Introduction: The global burden of chronic diseases, including cardiovascular disease, remains a significant public health challenge. The Life's Simple 7 (LS7) score was developed as a tool to evaluate cardiovascular health behaviours and habits and identify high-risk individuals. The present study aimed to assess the distribution of LS7 scores among educational strata.

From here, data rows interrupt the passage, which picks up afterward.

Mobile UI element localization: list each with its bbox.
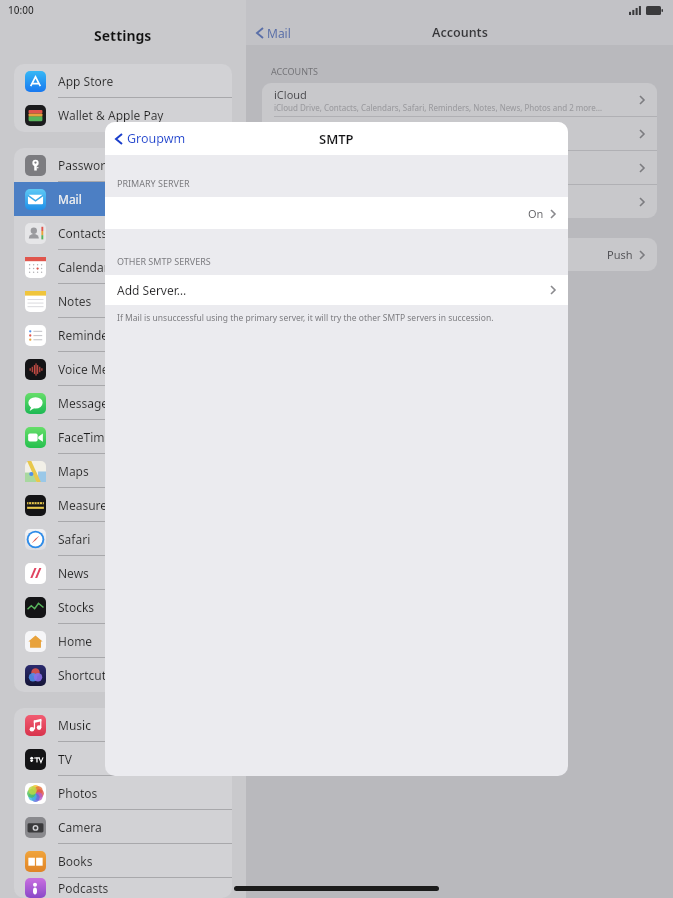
button[interactable]: Wallet & Apple Pay [14,98,232,132]
staticText: iCloud [274,87,307,102]
button[interactable]: Notes [14,284,232,318]
button[interactable]: App Store [14,64,232,98]
staticText: Reminders [58,327,119,343]
staticText: Add Server… [117,282,187,298]
button[interactable]: Mail [256,25,291,41]
staticText: Camera [58,819,102,835]
button[interactable]: Camera [14,810,232,844]
staticText: Safari [58,531,91,547]
button[interactable]: Calendar [14,250,232,284]
staticText: Books [58,853,93,869]
staticText: iCloud Drive, Contacts, Calendars, Safar… [274,102,603,113]
button[interactable]: Photos [14,776,232,810]
staticText: Calendar [58,259,109,275]
staticText: Photos [58,785,98,801]
staticText: Shortcuts [58,667,112,683]
staticText: Messages [58,395,114,411]
staticText: Notes [58,293,92,309]
button[interactable]: FaceTime [14,420,232,454]
button[interactable]: Stocks [14,590,232,624]
staticText: ACCOUNTS [271,65,318,77]
staticText: Contacts [58,225,108,241]
button[interactable]: Home [14,624,232,658]
staticText: FaceTime [58,429,112,445]
staticText: If Mail is unsuccessful using the primar… [117,312,494,324]
button[interactable]: Shortcuts [14,658,232,692]
staticText: 10:00 [8,3,34,17]
staticText: Stocks [58,599,95,615]
staticText: On [528,206,544,221]
button[interactable]: Reminders [14,318,232,352]
staticText: Groupwm [127,130,186,147]
button[interactable]: Messages [14,386,232,420]
staticText: PRIMARY SERVER [117,177,190,189]
staticText: Maps [58,463,89,479]
button[interactable]: Music [14,708,232,742]
staticText: Mail [267,25,291,41]
button[interactable]: Add Server… [105,275,568,305]
button[interactable]: Safari [14,522,232,556]
staticText: App Store [58,73,114,89]
button[interactable] [262,151,657,184]
button[interactable]: TV [14,742,232,776]
button[interactable]: Groupwm [115,130,186,147]
button[interactable]: Mail [14,182,232,216]
button[interactable]: Maps [14,454,232,488]
staticText: Passwords [58,157,119,173]
button[interactable] [262,117,657,150]
button[interactable]: Voice Memos [14,352,232,386]
staticText: TV [58,751,72,767]
staticText: SMTP [319,130,354,148]
button[interactable]: iCloud [262,83,657,116]
staticText: Home [58,633,93,649]
button[interactable]: Passwords [14,148,232,182]
staticText: Mail [58,191,82,207]
button[interactable]: News [14,556,232,590]
staticText: Music [58,717,91,733]
staticText: Measure [58,497,108,513]
staticText: Push [607,247,633,262]
staticText: OTHER SMTP SERVERS [117,255,211,267]
staticText: News [58,565,89,581]
staticText: Settings [94,26,152,45]
button[interactable]: Push [262,238,657,271]
staticText: Voice Memos [58,361,133,377]
button[interactable] [262,185,657,218]
staticText: Wallet & Apple Pay [58,107,164,123]
button[interactable]: Podcasts [14,878,232,898]
button[interactable]: On [105,197,568,229]
button[interactable]: Contacts [14,216,232,250]
staticText: Podcasts [58,880,109,896]
button[interactable]: Books [14,844,232,878]
button[interactable]: Measure [14,488,232,522]
staticText: Accounts [432,24,488,41]
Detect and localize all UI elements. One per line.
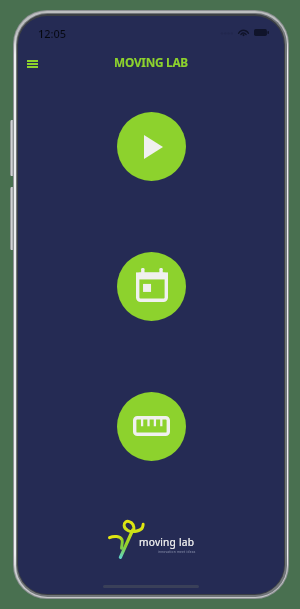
button[interactable]: Calendar bbox=[117, 252, 186, 321]
staticText: innovation meet ideas bbox=[158, 550, 196, 554]
button[interactable]: Measurements bbox=[117, 392, 186, 461]
staticText: 12:05 bbox=[38, 26, 67, 41]
button[interactable]: Open navigation menu bbox=[19, 51, 45, 77]
staticText: MOVING LAB bbox=[18, 54, 284, 70]
button[interactable]: Start activity bbox=[117, 112, 186, 181]
staticText: moving lab bbox=[139, 535, 195, 549]
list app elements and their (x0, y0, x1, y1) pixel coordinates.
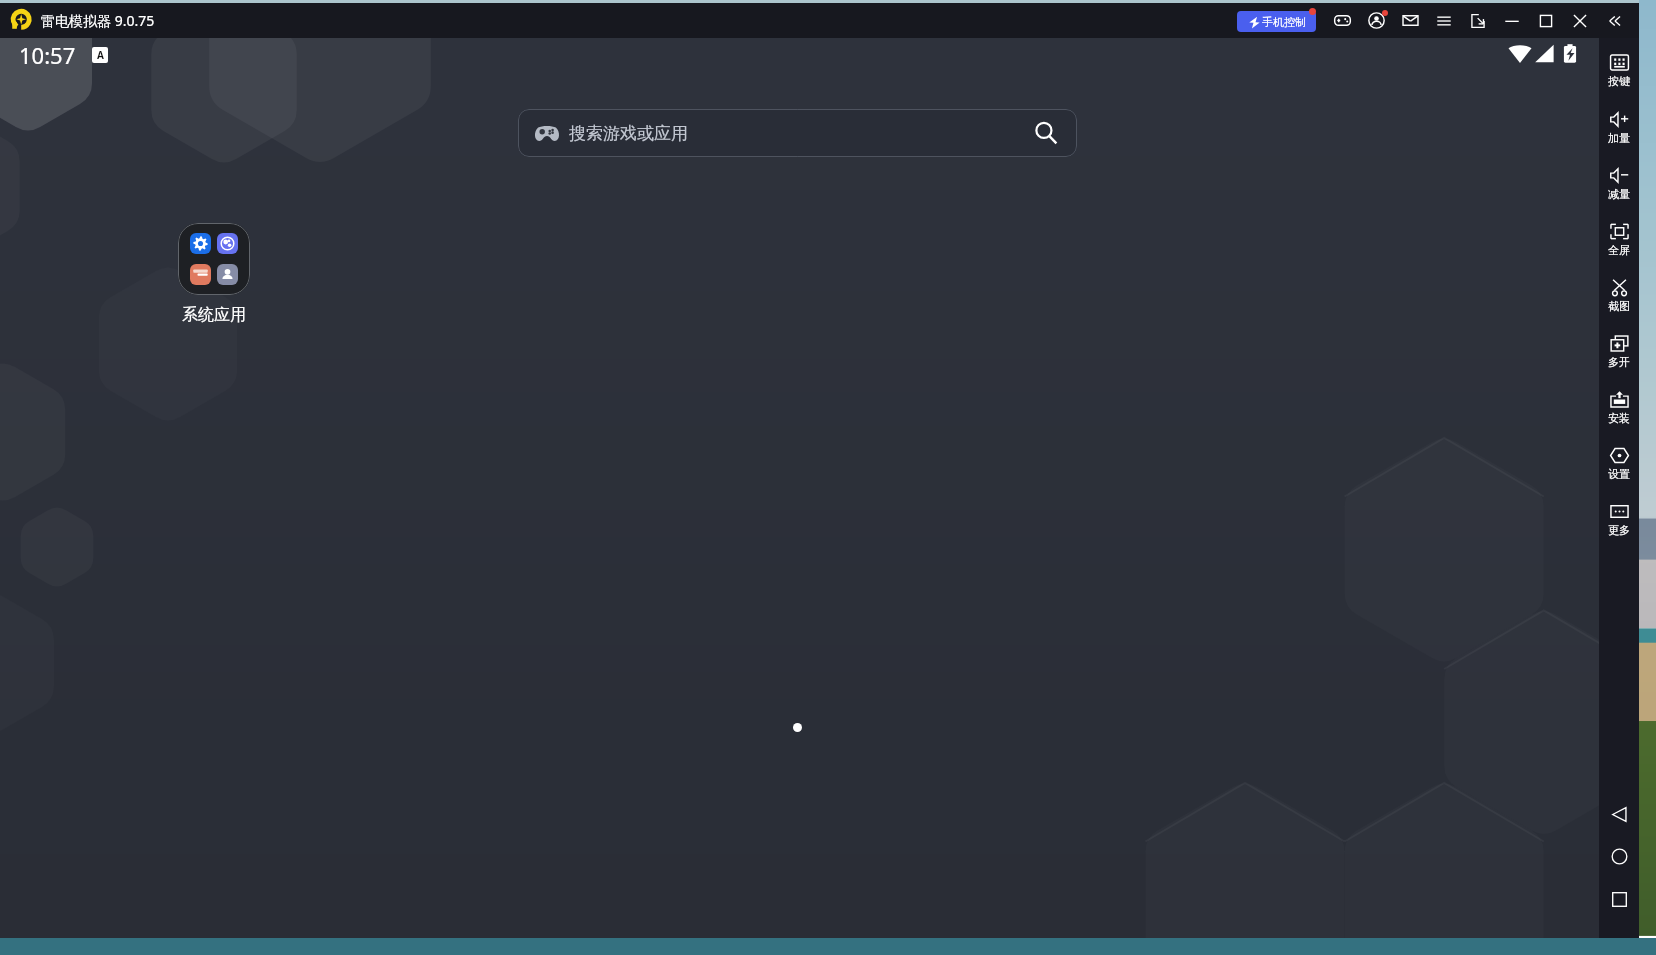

Methods: The study population consisted of 3,383 asymptomatic individuals screened for colorectal cancer at a single centre in Austria. We split patients into lower (n = 1,055), medium (n = 1,997), and higher (n = 331) education, based on the International Standard Classification of Education (ISCED). Cox regression models were utilized to determine the association between education and mortality over a median follow-up period of 7 years.
Results: Individuals with higher educational status had a significantly higher prevalence of ideal cardiovascular health metrics, as defined by the LS7 score, compared to those with medium and lower educational status: n = 94 (28%) vs. n = 347 (17%) and n = 84 (8%), respectively, (p < 0.001). In the Cox regression analysis, both medium (HR = 0.61, 95% CI: 0.43-0.84, p < 0.001) and higher educational status (HR = 0.44, 95% CI: 0.19-1.01, p = 0.06) were associated with all-cause mortality, as was the LS7.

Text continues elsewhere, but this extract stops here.